Is it true that the sun rises and the frost crystals act like magnifying glasses and that is how the grass is damaged?

How do I protect my lawn against frost?

A friend suggested watering the lawn before the sun has a chance to "burn" it.

I missed my chance this morning. I have an automatic watering system that can do this for a minute or two daily before sunrise.
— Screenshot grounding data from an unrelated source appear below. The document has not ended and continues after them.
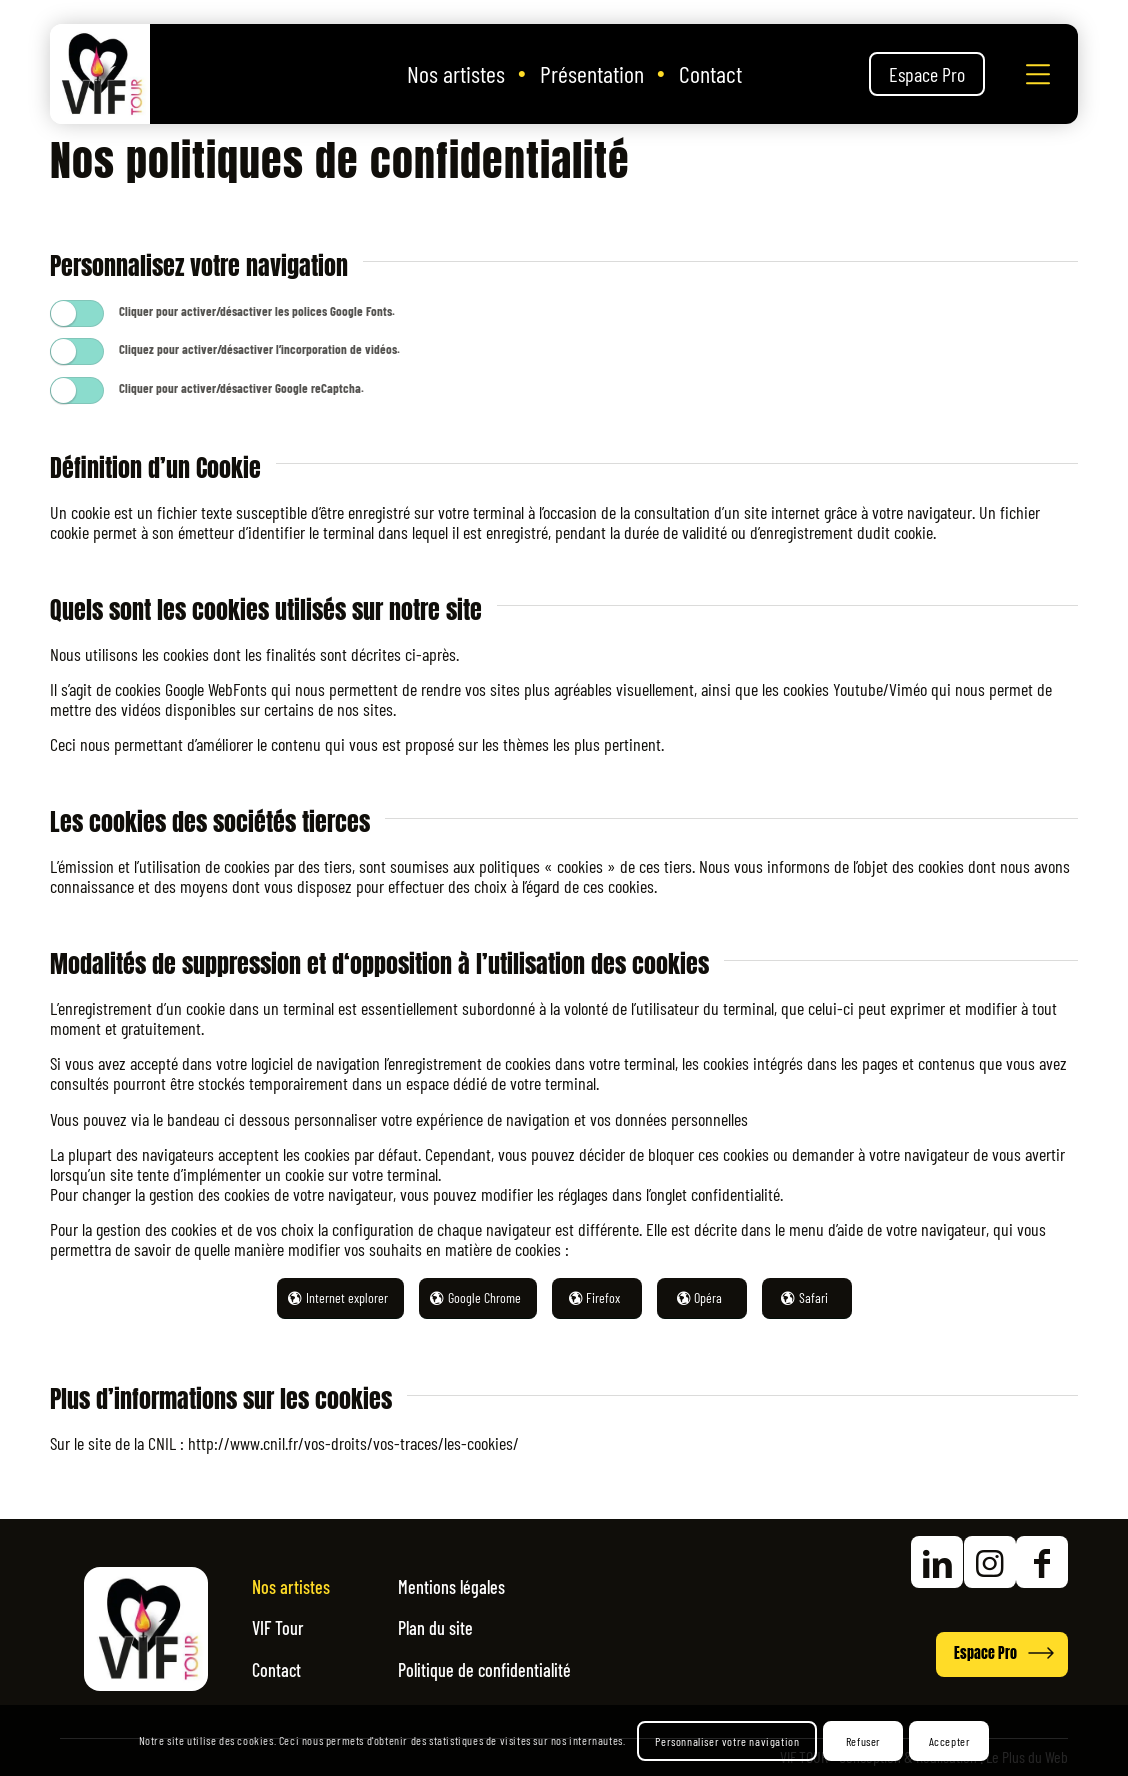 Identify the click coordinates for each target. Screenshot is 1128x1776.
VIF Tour (283, 1629)
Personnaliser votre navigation (727, 1741)
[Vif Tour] (100, 74)
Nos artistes (298, 1590)
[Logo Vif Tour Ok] (146, 1629)
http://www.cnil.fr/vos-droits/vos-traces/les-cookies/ (351, 1443)
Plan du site (457, 1629)
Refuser (863, 1741)
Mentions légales (476, 1590)
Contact (281, 1668)
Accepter (950, 1741)
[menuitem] (456, 74)
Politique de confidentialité (515, 1668)
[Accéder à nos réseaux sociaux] (914, 1566) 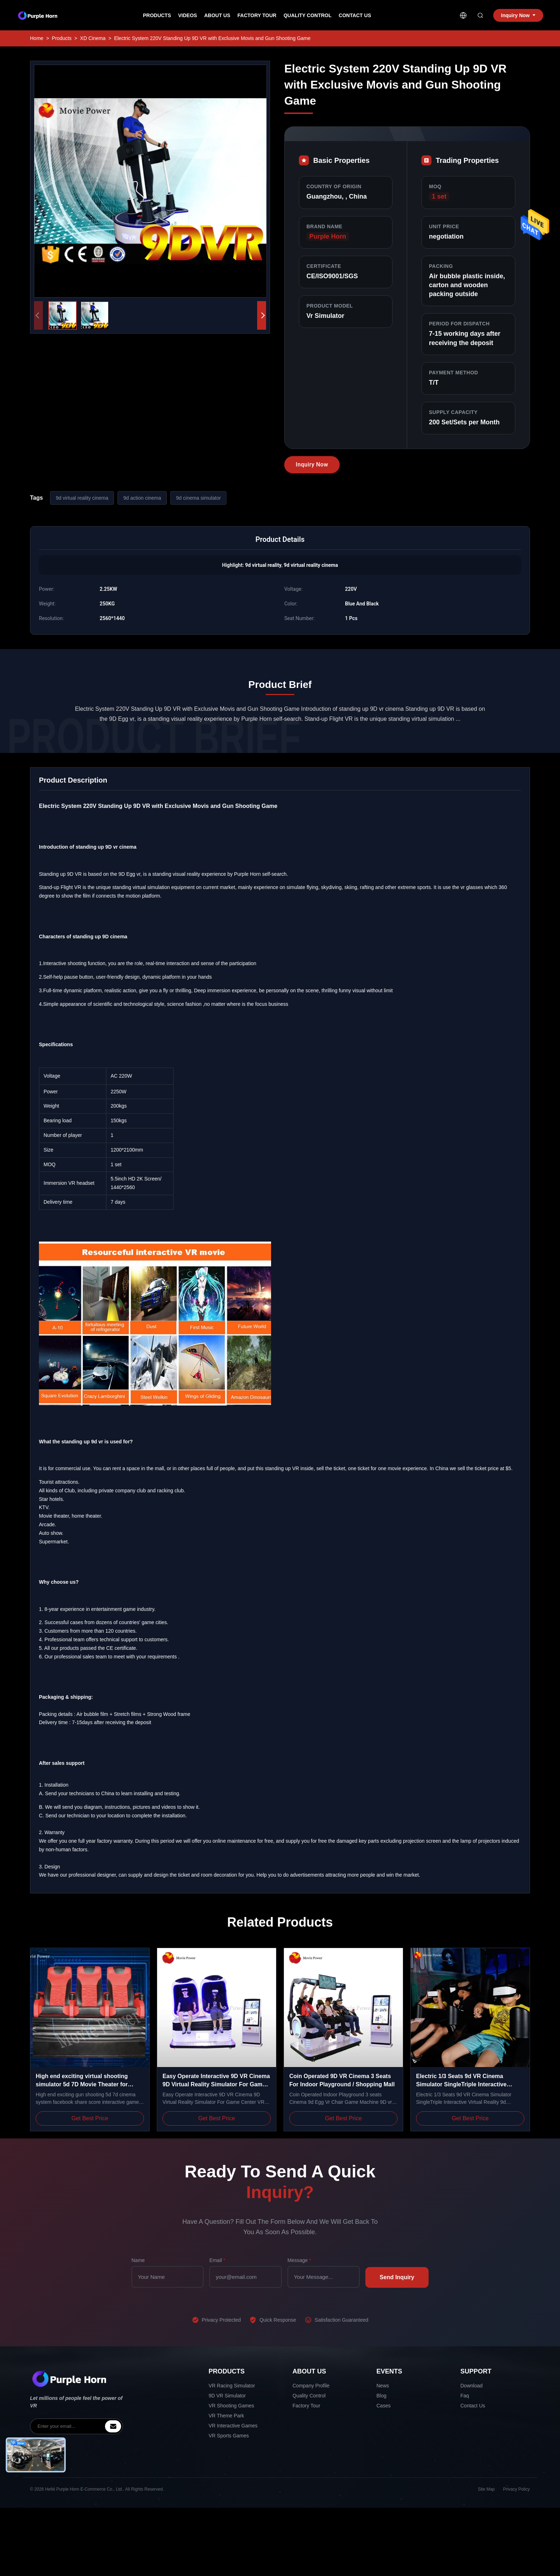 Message (299, 2260)
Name (138, 2260)
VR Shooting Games (231, 2405)
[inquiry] (113, 2426)
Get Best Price (89, 2118)
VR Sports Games (229, 2435)
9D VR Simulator (227, 2395)
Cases (383, 2405)
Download (471, 2385)
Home (36, 38)
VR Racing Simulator (232, 2385)
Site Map (486, 2489)
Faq (464, 2395)
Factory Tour (257, 15)
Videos (187, 15)
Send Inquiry (397, 2277)
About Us (217, 15)
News (382, 2385)
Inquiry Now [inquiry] (518, 15)
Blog (381, 2395)
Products (157, 15)
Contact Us (355, 15)
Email (217, 2260)
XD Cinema (93, 38)
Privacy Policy (516, 2489)
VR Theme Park (226, 2415)
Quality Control (307, 15)
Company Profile (311, 2385)
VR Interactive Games (233, 2425) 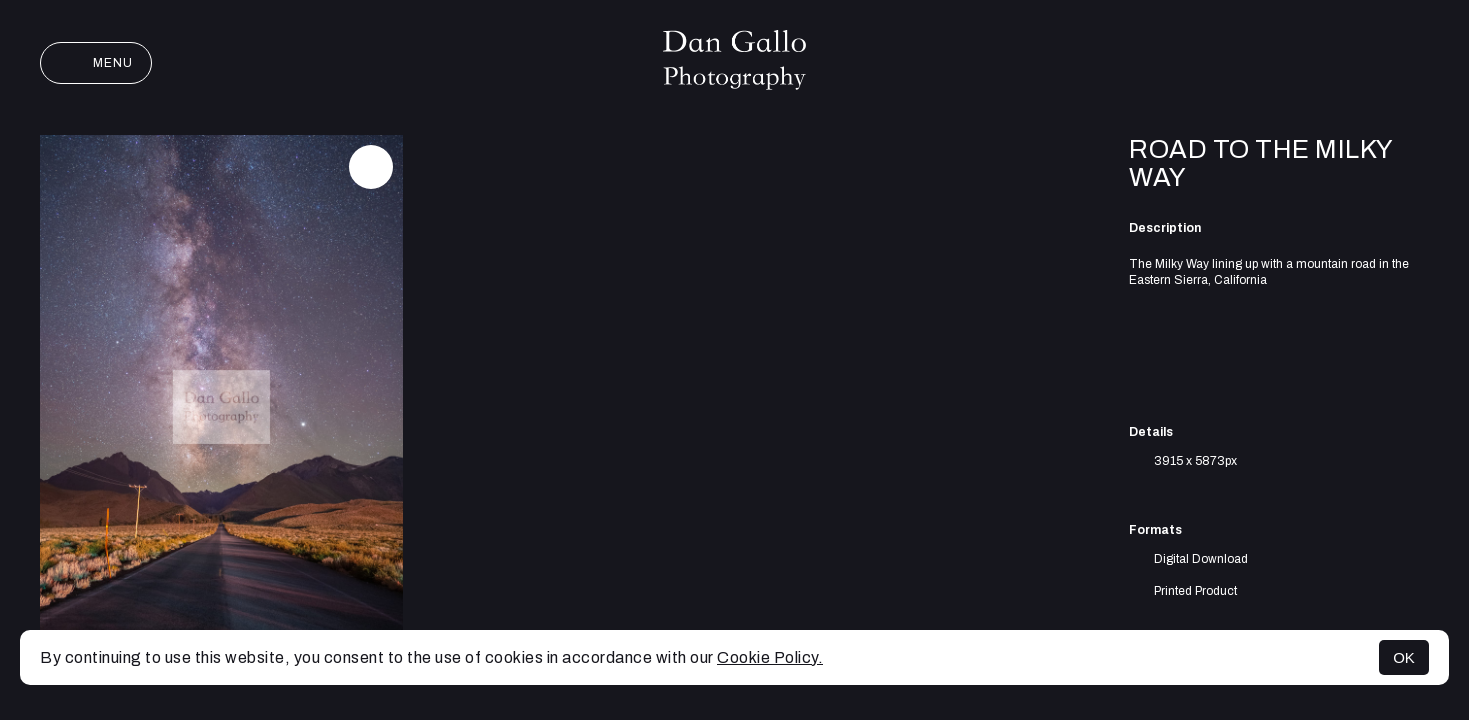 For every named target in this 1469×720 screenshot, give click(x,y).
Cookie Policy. (770, 657)
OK (1404, 657)
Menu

The grass is a broad leaf buffalo.

  • and no, the crystals do not act like a magnifying lens...forget that.
    – stormy
    Commented Jun 30, 2016 at 5:25
  • No, magnifying lenses are not flat like ice crystals. Ice crystals are flattish, and have irregular thicknesses, which makes for a terrible lens. And with water droplets on leaves, they are harmless too because the focal point is far away from the leaf.
    – Bulrush
    Commented Jul 1, 2016 at 10:55

3 Answers 3


Grass is not normally sensitive to frost and is not burned by the sun due to frost crystals. That is because when temperatures are low the plant goes dormant.

More information is found here where the only issue seems to be a sensitivity to herbicides. This turf supplier in Australia notes that is cold tolerant down to -10 Deg C in Canberra.

As long as your lawn has been well watered over the summer months it will have no problems going into the Austral winter months.


I don't know what frost is like in Australia, sadly...but here it is a big deal for lawn grasses. The deal is to NOT WALK ON YOUR FROSTED LAWN. This breaks the blades and crowns and if your grass is frozen enough will kill the grass you walk upon. You'll actually be able to see your footprints in the spring. Just stay off your grass when the lawn is frosted/frozen. Seriously...


In my opinion, it depends on the type of grass. Some species are more robust, so you should seed the correct variety mix, and possibly complement with annual seeds on every early spring.